40% of Covid-19 community cases engaged in activities after onset of symptoms

The Health Ministry has been stepping up its surveillance, active case finding and containment efforts. ST PHOTO: KEVIN LIM

SINGAPORE - From the analysis of community cases, 40 per cent of confirmed Covid-19 cases here continued to engage in community activities after the onset of symptoms, said Health Minister Gan Kim Yong on Friday (July 24).

Such behaviour jeopardises efforts to fight Covid-19 here, said Mr Gan, who urged people to see a doctor if unwell and to stay home during medical leave or till swab results return negative.

He also said the Health Ministry (MOH) has been stepping up its surveillance, active case finding and containment efforts in order to detect and ringfence cases of infection as early as possible.

This comes as unlinked cases in the community continue to be uncovered, although the prevalence remains low at three cases in the past week despite extended testing criteria to test all individuals aged 13 and above with acute respiratory infections.

Mr Gan said that when infection clusters arise, the ministry takes swift action to quarantine and test close contacts and carry out swab operations.

"We are now on a good footing, but this can easily change if there is a big cluster which may spawn second or third generations of infection.

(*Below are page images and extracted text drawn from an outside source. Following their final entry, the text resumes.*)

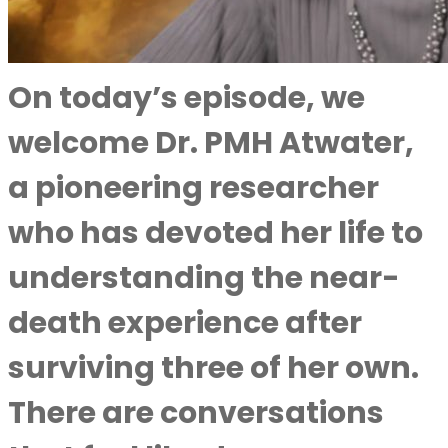
On today’s episode, we
welcome Dr. PMH Atwater,
a pioneering researcher
who has devoted her life to
understanding the near-
death experience after
surviving three of her own.
There are conversations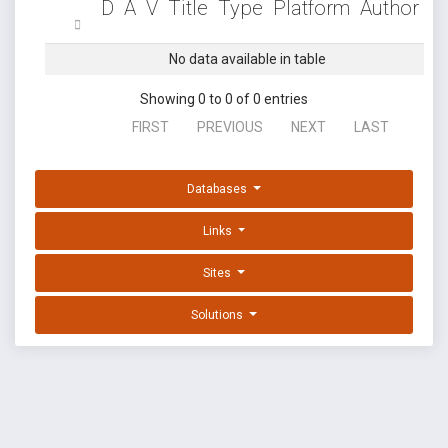
D
A
V
Title
Type
Platform
Author
No data available in table
Showing 0 to 0 of 0 entries
FIRST
PREVIOUS
NEXT
LAST
Databases
Links
Sites
Solutions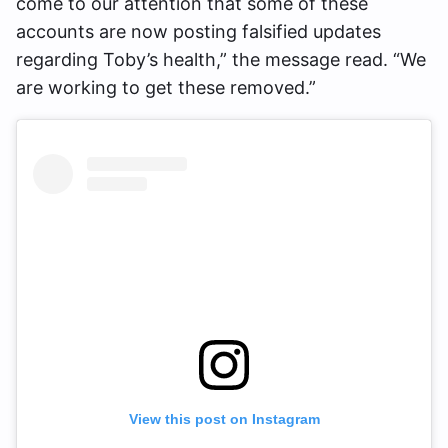
come to our attention that some of these
accounts are now posting falsified updates
regarding Toby’s health,” the message read. “We
are working to get these removed.”
View this post on Instagram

This is why MOH has been actively identifying high risk settings to aggressively test and contact trace cases," said Mr Gan, who co-chairs a multi-ministry task force tackling the coronavirus pandemic here.

"When we detect cases, we draw large rings around them to isolate contacts and prevent transmission," he added.

Over the past months, seven swab operations were conducted for workplace clusters that newly emerged, such as Keppel Shipyard and Northpoint City.

More than 1,300 workers from these two workplaces were tested and two positive cases were uncovered in addition to six cases who were tested after being placed in quarantine as close contacts with confirmed cases.

"Beyond the workplaces, we also launched swab operations to test individuals at retail premises frequented by multiple positive cases," said Mr Gan.

Close to 60 Sheng Siong supermarket staff members at New World Centre and over 40 employees at Haniffa supermarket in Dunlop Street were tested, and none of the workers tested positive.

Fifty-eight households residing at Block 111 Tampines Street 11 were also placed under phone surveillance and were tested for Covid-19 along with their visitors as a precautionary measure after confirmed cases were found in two households in the block in late June.

No new cases have been detected so far at Block 111, said the Health Ministry.

The ministry said it has been using a combination of different testing methods to pick up early signals of emerging clusters.

The National Environment Agency's (NEA) waste-water testing allows monitoring of the situation in densely populated residential premises, it said.

This waste-water surveillance is currently implemented at 34 dormitories.

"NEA has started to trial waste-water monitoring in other settings and is planning to progressively expand such surveillance to include more workers' dormitories and other populous living quarters such as nursing homes and hostels," added the ministry.